Wright argues that we must admit three things before we can deal with evil in a Christian way. First, we must concede that the best governments even the ones rooted in democracy are imperfect. Second, we can’t pretend that the devil or forces of evil don’t exist in this world. Lastly, the line between good and evil isn’t us v. them but a line that is drawn down the middle of us all. Sure, you can’t compare Bin Laden to the guy who robbed the 7 – 11.
But when we separate good people from bad people, we underestimate the pervasiveness of evil and tempt ourselves into believing we can do something to rid the world of evil. If the answer to evil was that easy, God would have executed his justice long ago. And Lord knows, if God were to eradicate evil today, then I’m not sure any of us would make it.
At this point you might be wondering, what can I do about evil? Yes, I know we can pray about it. But what can we do it about? What is our faithful Christian response? The short answer – our response is one of hope.
Our response is one that trusts that God will separate the weeds from the wheat at harvest time. Our response is one that believes evil will not have the final word. Our response proclaims the truth that St. Paul proclaims in today's epistle - the sufferings of the present time aren't worth comparing to the glory about to be revealed to us. Our response believes that the light at the end of the tunnel isn’t a hell fire of destruction but the children of God shining like the sun.
Instead of trying to put out the fires, instead of trying to pull up the weeds, we are called to live trusting that evil, in all its ugly forms, is only temporary and live toward the reality that is permanent – a reality filled with light and life.

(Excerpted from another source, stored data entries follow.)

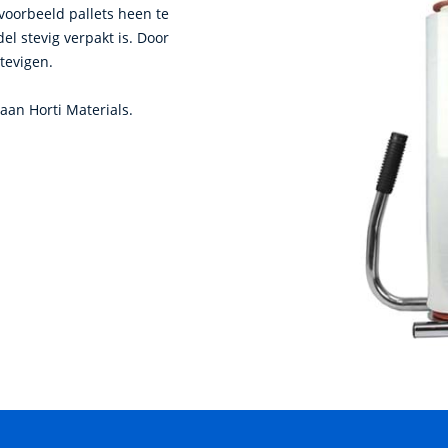
jvoorbeeld pallets heen te
el stevig verpakt is. Door
tevigen.
laan Horti Materials.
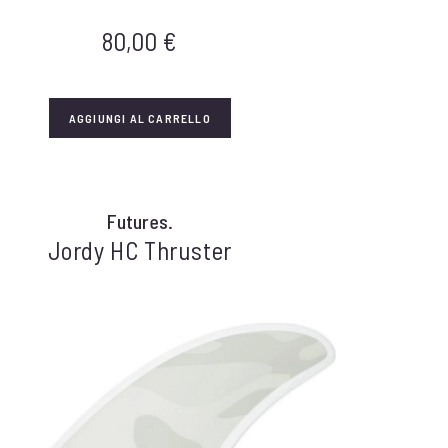
80,00
€
AGGIUNGI AL CARRELLO
Futures.
Jordy HC Thruster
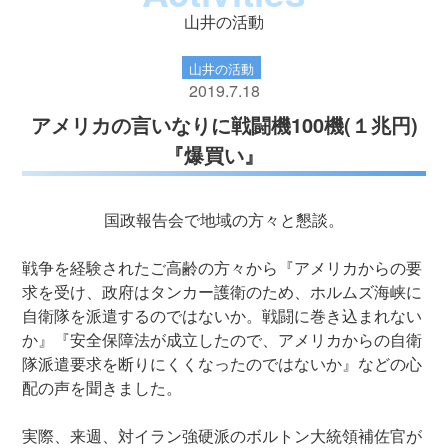
山井の活動
山井の活動
2019.7.18
アメリカの言いなりに戦闘機100機(１兆円)
『爆買い』
国政報告会で地域の方々と懇談。
戦争を経験されたご高齢の方々から『アメリカからの要
求を受け、政府はタンカー護衛のため、ホルムズ海峡に
自衛隊を派遣するのではないか。戦闘に巻き込まれない
か』『安全保障法が成立したので、アメリカからの自衛
隊派遣要求を断りにくくなったのではないか』などの心
配の声を聞きました。
実際、来週、対イラン強硬派のボルトン大統領補佐官が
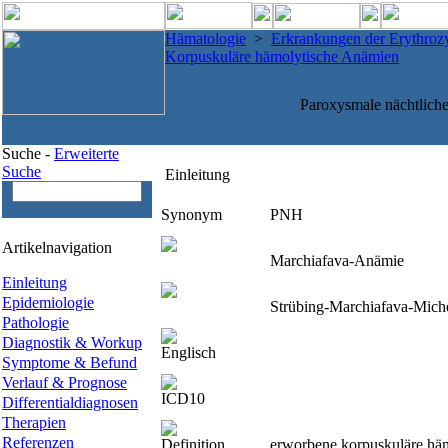
Hämatologie
>
Erkrankungen der Erythroz
Korpuskuläre hämolytische Anämien
Paroxysmale nächtlich
Suche -
Erweiterte
Suche
Einleitung
Synonym
PNH
Artikelnavigation
Marchiafava-Anämie
Einleitung
Epidemiologie
Strübing-Marchiafava-Mich
Pathologie
Diagnostik & Workup
Englisch
Symptome & Befund
Verlauf & Prognose
ICD10
Differentialdiagnosen
Therapien
Referenzen
Definition
erworbene korpuskuläre häm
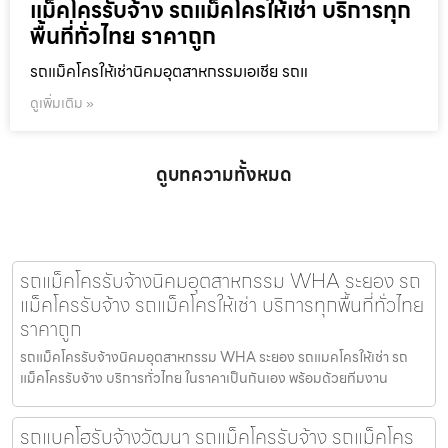
แม็คโครรับจ้าง รถแม็คโครให้เช่า บริการทุก
พื้นที่ทั่วไทย ราคาถูก
รถแม็คโครให้เช่านิคมอุตสาหกรรมเอเชีย รถแ
ดูเพิ่มเติม »
ดูบทความทั้งหมด
รถแม็คโครรับจ้างนิคมอุตสาหกรรม WHA ระยอง รถ
แม็คโครรับจ้าง รถแม็คโครให้เช่า บริการทุกพื้นที่ทั่วไทย
ราคาถูก
รถแม็คโครรับจ้างนิคมอุตสาหกรรม WHA ระยอง รถแมคโครให้เช่า รถ
แม็คโครรับจ้าง บริการทั่วไทย ในราคาเป็นกันเอง พร้อมด้วยทีมงาน
รถแบคโฮรับจ้างวัฒนา รถแม็คโครรับจ้าง รถแม็คโคร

When we live according to the promise of God’s eternal truth, our lives then become centered on God – the source of all goodness. And when our lives are centered on God, then we will shine like the sun.
But when we live our lives trying to combat evil and death, then we ourselves get tangled up in evil and death until we become empty and lifeless. When our lives are defined by trying to rid the world of evil, then we become the evil we are trying so hard to fight.
In the end, we are called to have faith that God is taking care of evil and death. God has the whole world in his hands. And the good news is that we have reason to hope that God has taken care of evil and death through Jesus – the crucified One who is risen from the dead – the One who lives beyond the worst kind of evil this world has ever seen.
We are called to let God be God. And when we let God be God, then we can focus more on being the people God made us to be. When we let God be God, we are free to focus on living into our true vocation, we are free to focus on being the children of God who shine like the sun. When we let God be God, when we are influenced by the eternal promises of God, we, the children of God, shine so brightly that evil becomes only a footnote in the story of salvation won for us in Jesus Christ. Amen.